§ **ABOUT THIS EXERCISE**: Set down all of the entries below word for word, with the pictures left out.

Segment Start: SUPPLIED ENTRIES

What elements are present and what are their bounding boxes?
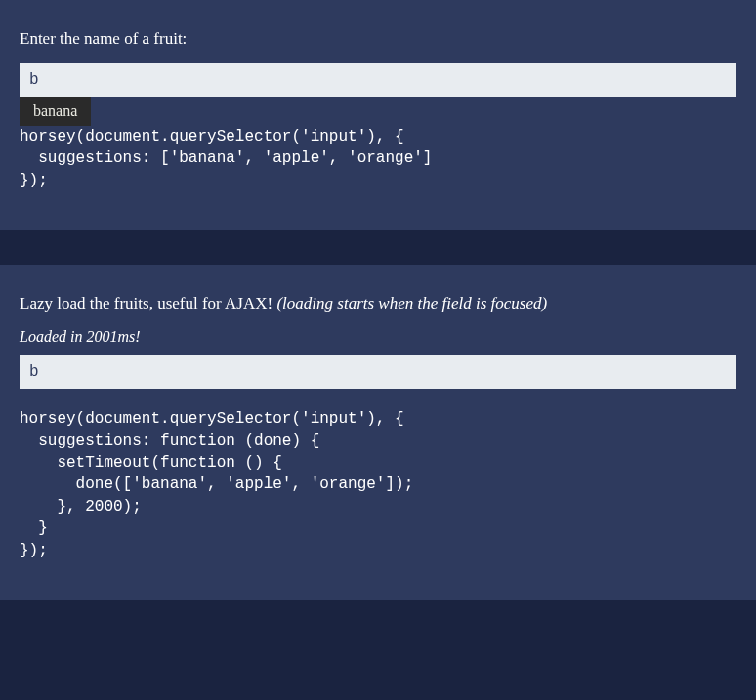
label-italic-text: (loading starts when the field is focuse… — [276, 294, 547, 312]
label-main-text: Lazy load the fruits, useful for AJAX! — [20, 294, 276, 312]
example-panel-lazy: Lazy load the fruits, useful for AJAX! (… — [0, 265, 756, 600]
input-label: Lazy load the fruits, useful for AJAX! (… — [20, 294, 736, 313]
loading-status: Loaded in 2001ms! — [20, 328, 736, 346]
autocomplete-suggestion[interactable]: banana — [20, 97, 91, 126]
code-example: horsey(document.querySelector('input'), … — [20, 126, 736, 191]
input-label: Enter the name of a fruit: — [20, 29, 736, 49]
fruit-input[interactable] — [20, 63, 736, 97]
input-wrapper: banana — [20, 63, 736, 97]
code-example: horsey(document.querySelector('input'), … — [20, 408, 736, 561]
fruit-input-lazy[interactable] — [20, 355, 736, 389]
input-wrapper — [20, 355, 736, 389]
example-panel-basic: Enter the name of a fruit: banana horsey… — [0, 0, 756, 230]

Segment End: SUPPLIED ENTRIES

§ **OUTPUT**:
What elements are present and what are their bounding boxes?
label-italic-text: (loading starts when the field is focuse… — [276, 294, 547, 312]
label-main-text: Lazy load the fruits, useful for AJAX! — [20, 294, 276, 312]
example-panel-lazy: Lazy load the fruits, useful for AJAX! (… — [0, 265, 756, 600]
input-label: Lazy load the fruits, useful for AJAX! (… — [20, 294, 736, 313]
loading-status: Loaded in 2001ms! — [20, 328, 736, 346]
autocomplete-suggestion[interactable]: banana — [20, 97, 91, 126]
code-example: horsey(document.querySelector('input'), … — [20, 126, 736, 191]
input-label: Enter the name of a fruit: — [20, 29, 736, 49]
fruit-input[interactable] — [20, 63, 736, 97]
input-wrapper: banana — [20, 63, 736, 97]
code-example: horsey(document.querySelector('input'), … — [20, 408, 736, 561]
fruit-input-lazy[interactable] — [20, 355, 736, 389]
input-wrapper — [20, 355, 736, 389]
example-panel-basic: Enter the name of a fruit: banana horsey… — [0, 0, 756, 230]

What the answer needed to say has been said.